The first part of course enters a very crowded field. I can’t say it shines. There are considerable longeurs. I can be wordy (some complain!): but Roy is often much more so. And the balance of discussions can be unhelpful, for example seriously over-emphasising the business of discovering Fitch-style natural deduction proofs (after a certain point, really who cares? it’s just not — or at least shouldn’t be — the point). Then there’s an idiosyncratic and messy Chapter 7, which seems to be in wandering in the same neck of the woods as is inhabited by elegant proofs using semantic tableaux, but is to my mind quite unclear. I’m not moved to go into more details (you can inspect the text for yourself).  But this entry-level material is assuredly presented better elsewhere (in one register, for less mathematical beginners as in my IFL, in another register for the those happier with a more mathematical idiom as in e.g. the earliest chapters of Dag Westerståhl’s Foundations of Logic). We need some zip and zest as well as clarity.

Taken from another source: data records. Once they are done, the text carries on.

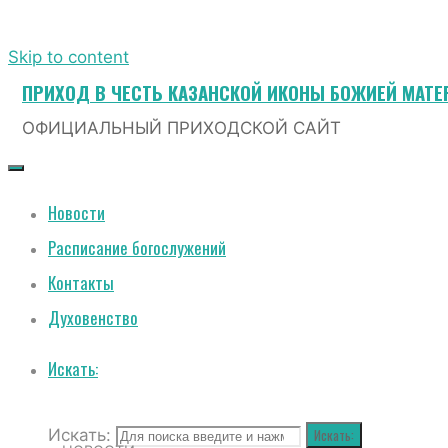
Skip to content
ПРИХОД В ЧЕСТЬ КАЗАНСКОЙ ИКОНЫ БОЖИЕЙ МАТЕ
ОФИЦИАЛЬНЫЙ ПРИХОДСКОЙ САЙТ
Новости
Расписание богослужений
Контакты
Духовенство
Искать:
Искать:
Искать:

Likewise for the second part. The reader will have certainly have more fun and get more enlightenment from the alternatives on Gödelian incompleteness and related matters recommended in the Study Guide (now adding in to the approved list the last two parts of Westerståhl’s excellent text).

A symptomatic episode: Roy hacks through forty pages establishing the second and third derivability condition for PA. Really? What mathematical illumination does this bring over and above IGT’s arm-waving three pages? Or, if you insist, over e.g. Rautenberg’s seven pages? None at all, say I. Indeed, Roy’s presentational style overall won’t, I fear, do much to engender that key thing, the mathematical/logical maturity that enables the student to tell the difference between tedious joining-up-the-dots and the significant proof-ideas. Which is a great pity given all the effort which has gone into the book.

(In the final section of the book, Roy does engage in a friendly way with my speculative line on Church’s Thesis: I might return to comment on this.)

Executive summary: this is not one for the Study Guide.